Why should I have written ZeroMQ in C, not C++ (part I)

0
3

Previous: Silicon Valley, Hollywood and Iceland as the New Superpower

Next: Distributed Computing: The Survey Pattern

Just to be clear from the very beginning: This is not going to be a Torvalds-ish rant against C++ from the point of view of die-hard C programmer.

I’ve been using C++ whole my professional career and it’s still my language of choice when doing most projects.

Naturally, when I started ZeroMQ project back in 2007, I’ve opted for C++. The main reasons were:

  1. Library of data structures and algorithms (STL) is part of the language. With C I would have to either depend on a 3rd party library or had to write basic algorithms of my own in 1970’s manner.
  2. C++ enforces some basic consistency in the coding style. For example, having the implicit ‘this’ parameter doesn’t allow to pass pointer to the object being worked on using several disparate mechanisms as it often happens to be the case with C projects. Same applies to explicit marking of member variables as private and many other features of the language.
  3. This point is actually a subset of the previous one, but it’s worth of explicit mention: Implementing virtual functions in C is pretty complex and tends to be slightly different for each class which makes understanding and managing the code a pain.
  4. And finally: Everybody loves destructors being invoked automatically at the end of the block.
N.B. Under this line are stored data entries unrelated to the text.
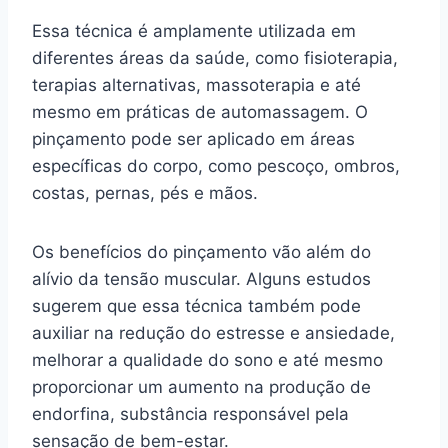
Essa técnica é amplamente utilizada em
diferentes áreas da saúde, como fisioterapia,
terapias alternativas, massoterapia e até
mesmo em práticas de automassagem. O
pinçamento pode ser aplicado em áreas
específicas do corpo, como pescoço, ombros,
costas, pernas, pés e mãos.
Os benefícios do pinçamento vão além do
alívio da tensão muscular. Alguns estudos
sugerem que essa técnica também pode
auxiliar na redução do estresse e ansiedade,
melhorar a qualidade do sono e até mesmo
proporcionar um aumento na produção de
endorfina, substância responsável pela
sensação de bem-estar.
Now, almost 5 years later, I would like to publicly admit that using C++ was a poor choice and explain why I believe it is so.

First, it’s important to take into account that ZeroMQ was intended to be a piece of infrastructure with continuous uptime. It should never fail and never exhibit undefined behaviour. Thus, the error handling was of utmost importance. It had to be very explicit and unforgiving.

C++ exceptions just didn’t fill the bill. They are great for guaranteeing that program doesn’t fail — just wrap the main function in try/catch block and you can handle all the errors in a single place.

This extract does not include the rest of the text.